* [How to complete this task] Would you retype the listing below word for word, without any of its pictures?
======== Material shown ========
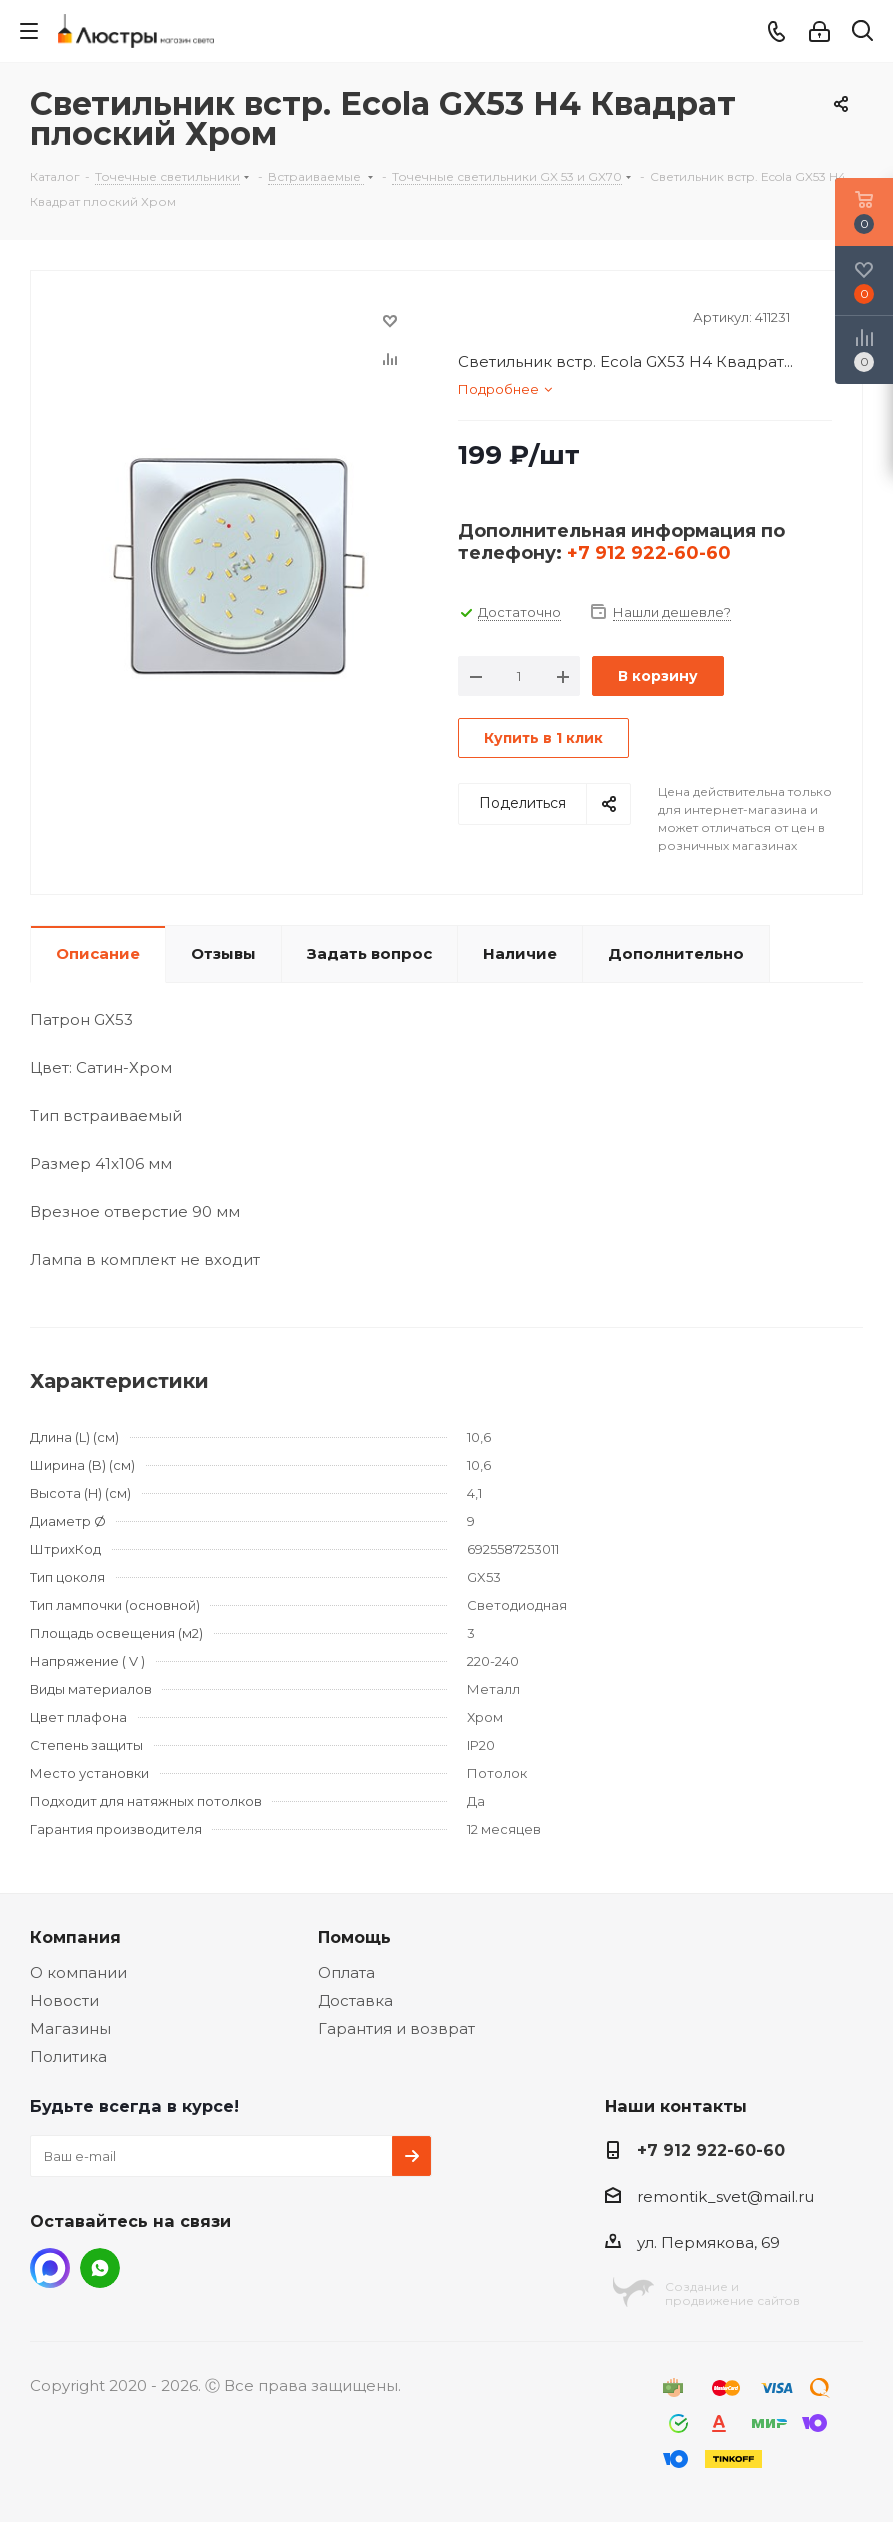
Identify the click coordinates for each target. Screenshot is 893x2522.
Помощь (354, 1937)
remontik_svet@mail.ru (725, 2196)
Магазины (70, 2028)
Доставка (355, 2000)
========
* [Finished task]
Identify the click coordinates for each target. Screenshot is 893x2522.
Помощь (354, 1937)
remontik_svet@mail.ru (725, 2196)
Магазины (70, 2028)
Доставка (355, 2000)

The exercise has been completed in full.